Drawn to the film because of the complexity of her character, former Saturday Night Live cast member Ana Gasteyer describes her role as the “den mother of reefer sin. Mae’s a good girl who got caught up in drugs, a very broken, lost and tortured ’30s style of wounded soul.”

Sadly, says Gasteyer, “the state of comedy today is predominantly ‘mom this’ or ‘wife that,’ so it was refreshing to have a role with so many aspects and real depth to the character.”

As the clean-cut, boyish Jimmy, Christian Campbell pivots from preppy square to orgy-mad libertine—no mean feat, even after several years of perfecting the role onstage. After one puff of marijuana, Jimmy is dragged into the tawdry world of sex, drugs and depravity.
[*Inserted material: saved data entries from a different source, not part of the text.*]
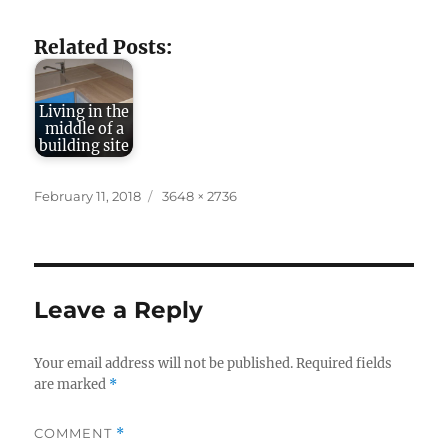
Related Posts:
Living in the
middle of a
building site
Posted
Full
February 11, 2018
3648 × 2736
on
size
Leave a Reply
Your email address will not be published.
Required fields
are marked
*
COMMENT
*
“There’s nothing subtle about my performance here,” Campbell concedes. “That’s why the pure physical intensity was so challenging. In the ‘stoned’ scenes, there’s nothing medically accurate about the portrayal of marijuana’s effects—it’s more like heroin, crack, speed and meth all rolled into one.

“We’re not a pro-pot movie, but we’re not anti-pot either. We’re making a satire of misinformation. We’re commenting on government propaganda and public misunderstandings. We’re talking about the fake so-called truths that exist today, because we live in an age of deception.”

Initially there was a lot grumbling on the set that making a musical like this was too high on ambition and too low on budget. “We come by our opulence through our imagination,” confesses Murphy. “The most fun about doing this film has been watching the cast and crew get seduced into this crazy Reefer Madness web. I think we inspired the Vancouver film community to discover their inner show-queen concurrently with their inner pothead. It’s great turning rational skeptics into reefer zealots.”